Airports often operate under tight gate availability while facing highly uncertain flight arrival times, leading to cascading delays, passenger misconnections, and inefficient resource utilization. This paper presents a mixed-integer optimization model for the airport gate assignment and turnaround scheduling problem that explicitly accounts for delay propagation, passenger connectivity, and operational trade-offs. The proposed model simultaneously determines gate assignments, flight sequencing, and turnaround buffer schedules in order to minimize total system disruption, including flight delays, passenger walking distances, and missed connections.
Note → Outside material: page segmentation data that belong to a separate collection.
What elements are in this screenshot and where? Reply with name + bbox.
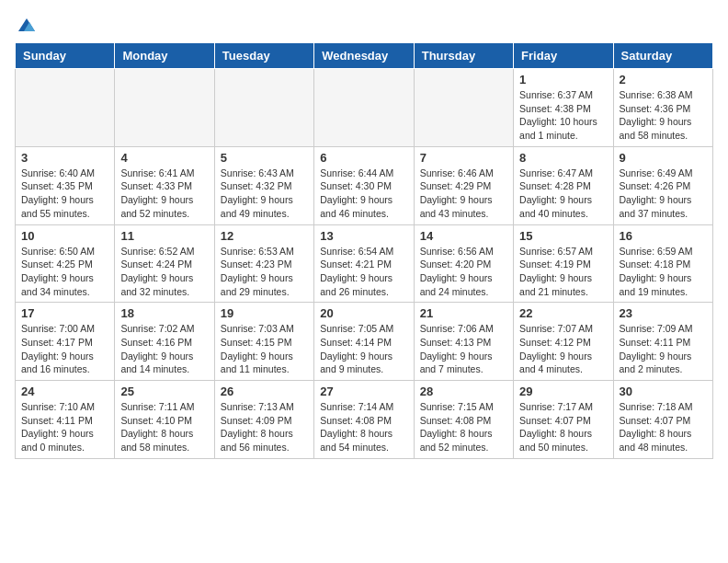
day-cell: 17Sunrise: 7:00 AM Sunset: 4:17 PM Dayli…: [16, 303, 115, 381]
weekday-header-friday: Friday: [514, 43, 613, 69]
day-info: Sunrise: 7:07 AM Sunset: 4:12 PM Dayligh…: [519, 322, 607, 376]
week-row-1: 3Sunrise: 6:40 AM Sunset: 4:35 PM Daylig…: [16, 146, 713, 224]
day-cell: [214, 69, 313, 147]
day-cell: 1Sunrise: 6:37 AM Sunset: 4:38 PM Daylig…: [514, 69, 613, 147]
day-number: 11: [120, 229, 208, 243]
day-number: 26: [221, 385, 308, 398]
day-number: 23: [620, 306, 707, 320]
day-info: Sunrise: 7:17 AM Sunset: 4:07 PM Dayligh…: [519, 400, 607, 454]
calendar-table: SundayMondayTuesdayWednesdayThursdayFrid…: [15, 42, 713, 459]
week-row-3: 17Sunrise: 7:00 AM Sunset: 4:17 PM Dayli…: [16, 303, 713, 381]
day-number: 7: [420, 151, 507, 165]
day-number: 6: [320, 151, 407, 165]
day-info: Sunrise: 7:11 AM Sunset: 4:10 PM Dayligh…: [120, 400, 208, 454]
day-number: 3: [21, 151, 108, 165]
day-number: 15: [519, 229, 607, 243]
weekday-header-monday: Monday: [115, 43, 214, 69]
day-number: 22: [519, 306, 607, 320]
day-number: 24: [21, 385, 108, 398]
day-cell: [314, 69, 414, 147]
day-cell: 28Sunrise: 7:15 AM Sunset: 4:08 PM Dayli…: [414, 381, 513, 459]
day-cell: 12Sunrise: 6:53 AM Sunset: 4:23 PM Dayli…: [214, 224, 313, 303]
day-number: 25: [120, 385, 208, 398]
day-info: Sunrise: 7:18 AM Sunset: 4:07 PM Dayligh…: [620, 400, 707, 454]
day-cell: 5Sunrise: 6:43 AM Sunset: 4:32 PM Daylig…: [214, 146, 313, 224]
logo-icon: [17, 15, 37, 35]
week-row-4: 24Sunrise: 7:10 AM Sunset: 4:11 PM Dayli…: [16, 381, 713, 459]
day-cell: 29Sunrise: 7:17 AM Sunset: 4:07 PM Dayli…: [514, 381, 613, 459]
day-info: Sunrise: 6:41 AM Sunset: 4:33 PM Dayligh…: [120, 167, 208, 221]
day-info: Sunrise: 7:03 AM Sunset: 4:15 PM Dayligh…: [221, 322, 308, 376]
day-cell: 13Sunrise: 6:54 AM Sunset: 4:21 PM Dayli…: [314, 224, 414, 303]
day-info: Sunrise: 7:06 AM Sunset: 4:13 PM Dayligh…: [420, 322, 507, 376]
header: [15, 15, 713, 31]
day-info: Sunrise: 6:38 AM Sunset: 4:36 PM Dayligh…: [620, 88, 707, 143]
day-info: Sunrise: 7:09 AM Sunset: 4:11 PM Dayligh…: [620, 322, 707, 376]
day-cell: 10Sunrise: 6:50 AM Sunset: 4:25 PM Dayli…: [16, 224, 115, 303]
day-info: Sunrise: 6:57 AM Sunset: 4:19 PM Dayligh…: [519, 245, 607, 299]
weekday-header-thursday: Thursday: [414, 43, 513, 69]
weekday-header-sunday: Sunday: [16, 43, 115, 69]
logo: [15, 15, 37, 31]
day-cell: 30Sunrise: 7:18 AM Sunset: 4:07 PM Dayli…: [613, 381, 712, 459]
day-number: 10: [21, 229, 108, 243]
day-cell: 7Sunrise: 6:46 AM Sunset: 4:29 PM Daylig…: [414, 146, 513, 224]
day-cell: 19Sunrise: 7:03 AM Sunset: 4:15 PM Dayli…: [214, 303, 313, 381]
day-cell: 27Sunrise: 7:14 AM Sunset: 4:08 PM Dayli…: [314, 381, 414, 459]
day-info: Sunrise: 6:53 AM Sunset: 4:23 PM Dayligh…: [221, 245, 308, 299]
day-cell: [115, 69, 214, 147]
day-number: 5: [221, 151, 308, 165]
day-number: 2: [620, 73, 707, 86]
day-number: 8: [519, 151, 607, 165]
day-number: 19: [221, 306, 308, 320]
day-cell: 2Sunrise: 6:38 AM Sunset: 4:36 PM Daylig…: [613, 69, 712, 147]
day-cell: 11Sunrise: 6:52 AM Sunset: 4:24 PM Dayli…: [115, 224, 214, 303]
main-container: SundayMondayTuesdayWednesdayThursdayFrid…: [0, 0, 728, 474]
day-cell: 8Sunrise: 6:47 AM Sunset: 4:28 PM Daylig…: [514, 146, 613, 224]
day-info: Sunrise: 6:46 AM Sunset: 4:29 PM Dayligh…: [420, 167, 507, 221]
week-row-0: 1Sunrise: 6:37 AM Sunset: 4:38 PM Daylig…: [16, 69, 713, 147]
day-info: Sunrise: 6:59 AM Sunset: 4:18 PM Dayligh…: [620, 245, 707, 299]
day-cell: 14Sunrise: 6:56 AM Sunset: 4:20 PM Dayli…: [414, 224, 513, 303]
day-cell: [16, 69, 115, 147]
day-number: 13: [320, 229, 407, 243]
day-cell: 3Sunrise: 6:40 AM Sunset: 4:35 PM Daylig…: [16, 146, 115, 224]
day-info: Sunrise: 6:49 AM Sunset: 4:26 PM Dayligh…: [620, 167, 707, 221]
weekday-header-tuesday: Tuesday: [214, 43, 313, 69]
day-number: 14: [420, 229, 507, 243]
day-info: Sunrise: 7:00 AM Sunset: 4:17 PM Dayligh…: [21, 322, 108, 376]
day-cell: 9Sunrise: 6:49 AM Sunset: 4:26 PM Daylig…: [613, 146, 712, 224]
day-number: 18: [120, 306, 208, 320]
day-cell: 23Sunrise: 7:09 AM Sunset: 4:11 PM Dayli…: [613, 303, 712, 381]
day-info: Sunrise: 7:14 AM Sunset: 4:08 PM Dayligh…: [320, 400, 407, 454]
day-number: 27: [320, 385, 407, 398]
day-cell: 18Sunrise: 7:02 AM Sunset: 4:16 PM Dayli…: [115, 303, 214, 381]
day-number: 12: [221, 229, 308, 243]
day-number: 20: [320, 306, 407, 320]
day-number: 4: [120, 151, 208, 165]
day-cell: 6Sunrise: 6:44 AM Sunset: 4:30 PM Daylig…: [314, 146, 414, 224]
day-cell: 4Sunrise: 6:41 AM Sunset: 4:33 PM Daylig…: [115, 146, 214, 224]
day-info: Sunrise: 6:37 AM Sunset: 4:38 PM Dayligh…: [519, 88, 607, 143]
day-cell: 26Sunrise: 7:13 AM Sunset: 4:09 PM Dayli…: [214, 381, 313, 459]
day-info: Sunrise: 6:43 AM Sunset: 4:32 PM Dayligh…: [221, 167, 308, 221]
day-info: Sunrise: 7:10 AM Sunset: 4:11 PM Dayligh…: [21, 400, 108, 454]
weekday-header-row: SundayMondayTuesdayWednesdayThursdayFrid…: [16, 43, 713, 69]
day-number: 30: [620, 385, 707, 398]
day-info: Sunrise: 7:05 AM Sunset: 4:14 PM Dayligh…: [320, 322, 407, 376]
day-cell: 20Sunrise: 7:05 AM Sunset: 4:14 PM Dayli…: [314, 303, 414, 381]
day-cell: 24Sunrise: 7:10 AM Sunset: 4:11 PM Dayli…: [16, 381, 115, 459]
day-cell: 21Sunrise: 7:06 AM Sunset: 4:13 PM Dayli…: [414, 303, 513, 381]
day-info: Sunrise: 7:13 AM Sunset: 4:09 PM Dayligh…: [221, 400, 308, 454]
day-number: 9: [620, 151, 707, 165]
weekday-header-saturday: Saturday: [613, 43, 712, 69]
day-number: 28: [420, 385, 507, 398]
day-info: Sunrise: 6:52 AM Sunset: 4:24 PM Dayligh…: [120, 245, 208, 299]
day-cell: 15Sunrise: 6:57 AM Sunset: 4:19 PM Dayli…: [514, 224, 613, 303]
day-cell: 16Sunrise: 6:59 AM Sunset: 4:18 PM Dayli…: [613, 224, 712, 303]
day-cell: 25Sunrise: 7:11 AM Sunset: 4:10 PM Dayli…: [115, 381, 214, 459]
day-cell: [414, 69, 513, 147]
day-info: Sunrise: 6:54 AM Sunset: 4:21 PM Dayligh…: [320, 245, 407, 299]
day-number: 21: [420, 306, 507, 320]
day-info: Sunrise: 6:44 AM Sunset: 4:30 PM Dayligh…: [320, 167, 407, 221]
Several operational scenarios are analyzed to evaluate the model under varying conditions, including tight passenger connections, gate blocking events, and trade-offs between passenger convenience and delay costs. Sensitivity analyses demonstrate the robustness of the proposed model under different economic cost configurations while highlighting its ability to capture operational disruptions and delay propagation effects. Managerial insights highlight how airports and airlines can use such models to improve punctuality, passenger experience, and operational resilience. The findings suggest that integrating scenario-based evaluation into gate assignment decisions can substantially enhance airport performance in congested and uncertain operating environments.
Keywords
Gate Assignment, Turnaround Scheduling, Operations Research, Mixed-Integer Programming, Airport Operations.